It’s all in the game – Playing Marbles

“It’s all in the game”: Fourth in the series on less cost, nontoxic, plastic-free kids games from the past – its about Playing Marbles this time!

In India more fondly called ‘Goli’, ‘Goti’, ‘Kanche’, it was an all boys game usually played outdoors – on streets, vacant grounds and even school premises! 

playing marbles

Thinking aback, “Goli’ was one game my brothers took me in without recommendations, persuasions or bargains despite me not fitting in their gender. Glad games don’t have genders. As for my brothers, I should admit they included me in many games they played within the tall walls of our home – sometimes to fill in the number, sometimes to avoid my silent outbursts later! Thanks to them! They used to play a game akin to cricket indoors and they hardly failed to line me in despite my sickeningly pathetic batting, bowling and fielding – I never improved there! In marbles, it was different- the glow and glitz of those glassy restless spherical balls kind of pleased and elated my spirits. Designs seemed to wriggle within and I was happy to let them loose on ground. When a marble broke, I was curious to know what was inside. I handled them pleasurably, lovingly, less carefully and much willingly.

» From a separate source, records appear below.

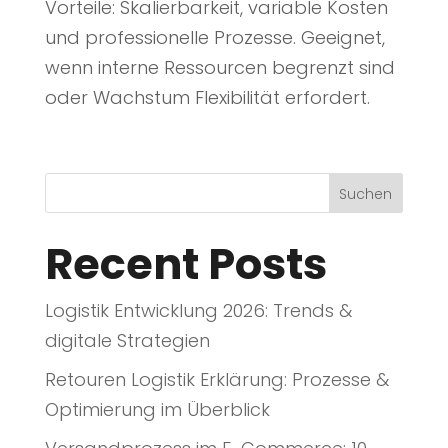
Vorteile: Skalierbarkeit, variable Kosten
und professionelle Prozesse. Geeignet,
wenn interne Ressourcen begrenzt sind
oder Wachstum Flexibilität erfordert.
Suchen
Recent Posts
Logistik Entwicklung 2026: Trends &
digitale Strategien
Retouren Logistik Erklärung: Prozesse &
Optimierung im Überblick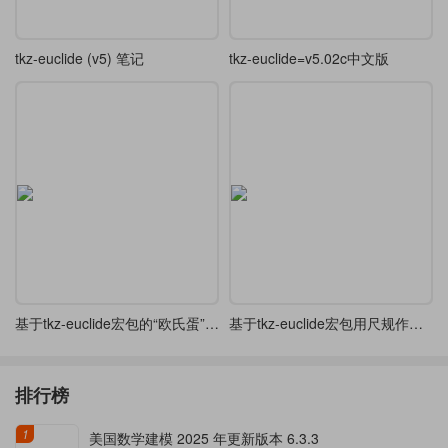
tkz-euclide (v5) 笔记
tkz-euclide=v5.02c中文版
基于tkz-euclide宏包的“欧氏蛋”尺规作图合集
基于tkz-euclide宏包用尺规作图绘制“欧氏蛋”
排行榜
1
美国数学建模 2025 年更新版本 6.3.3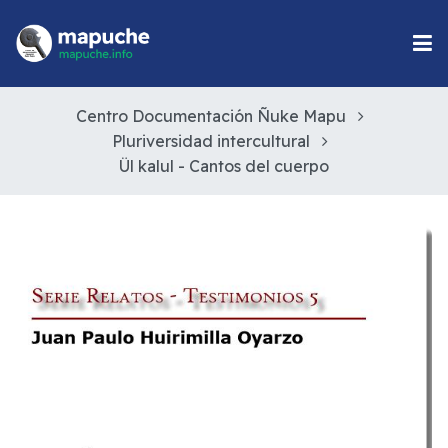
Centro Documentación Ñuke Mapu
Pluriversidad intercultural
Ül kalul - Cantos del cuerpo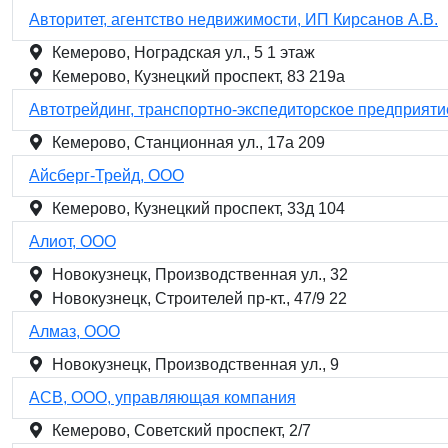
Авторитет, агентство недвижимости, ИП Кирсанов А.В.
Кемерово, Ноградская ул., 5 1 этаж
Кемерово, Кузнецкий проспект, 83 219а
Автотрейдинг, транспортно-экспедиторское предприяти
Кемерово, Станционная ул., 17а 209
Айсберг-Трейд, ООО
Кемерово, Кузнецкий проспект, 33д 104
Алиот, ООО
Новокузнецк, Производственная ул., 32
Новокузнецк, Строителей пр-кт., 47/9 22
Алмаз, ООО
Новокузнецк, Производственная ул., 9
АСВ, ООО, управляющая компания
Кемерово, Советский проспект, 2/7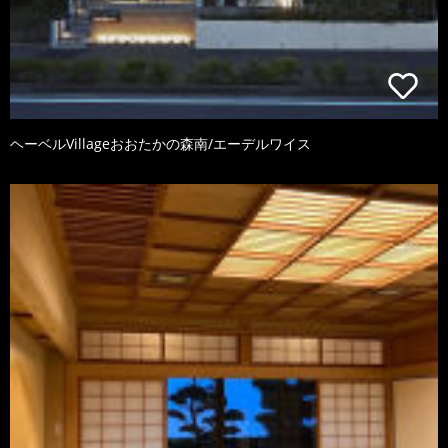
ヘーベルVillageおおたかの森南/エーデルワイス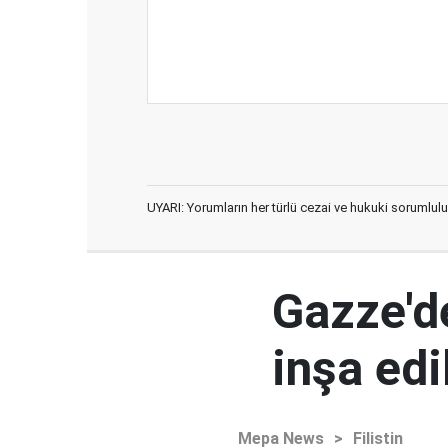
UYARI: Yorumların her türlü cezai ve hukuki sorumlulu
Gazze'd
inşa ed
Mepa News
>
Filistin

They say Playing Marbles is similar to golf! I think its strangely connected to billiards – knocking a ball with another ball! In both games, they use stick(golf club/cue stick) and holes/pockets are many. In ‘goli’, a player strikes a series of marbles with one marble to make them all reach a single hole-with no accessories or tools! 

Teach your children Newton’s different ‘Laws of Motion’ playfully!

Advantages in playing marbles are many. Whether it be learning basic physics or basics of life per se – one’s action and probable reactions, focus, skill, reaching goal – this game applies to all!

Movement of marbles, force that we use, resulting collision that trigger more movement, external factors that affect movement including breeze, uneven surface and weight of the marble – yes, it’s more interesting to learn basic concepts of physics this way – force, friction, mass, surface and how these factors affect behavior of a marble. Inquisitive child’s mind will learn these concepts at ease playfully.

Therapeutic benefits:

  • Improves fine motor skills (involves coordination of small muscles in our hands and fingers to work together for tossing the marble) – Speed, direction and movement of a marble is dependent on player’s exertion of appropriate pressure on the marble that is tossed. Gradually, player learns to adeptly control his finger movements and tossing styles.
  • Develops concentration & focus
  • Gross motor skills (involves usage of large muscles of our body to perform a movement – in this game more specifically large muscles of arms and legs)
  • Improves eye-hand coordination
  • Enhances spatial awareness 
  • Visual processing skills – Understanding distance between his/her tossing position and gauging the force that needs to be exerted to strike opponent’s marble/s to make it all reach hole.
  • Socialization skills  – Players devise their rules and learn to agree for a fair play. It is this agreement of sorts which will help in learning negotiation skills, developing mutual understanding, trust, healthy competition and cooperation. When played in groups, kids learn the concept of equal opportunity and learn to wait and accept.

How to play?

Materials required:
Small glass marbles(about 1 cm in diameter) 2 – 5 marbles for each player

A Shallow (heel-sized) hole is dug in the ground (if playing indoors, create a small goal post)
A stick or a chalk to draw lines
A leveled ground helps in free movement of marbles

Number of Players:

Minimum two. More the number more interesting gets the game as more marbles come into play and made available for possession.

How to Play?

Different ways and styles for playing marbles are shared in “other links” and “video” down the page.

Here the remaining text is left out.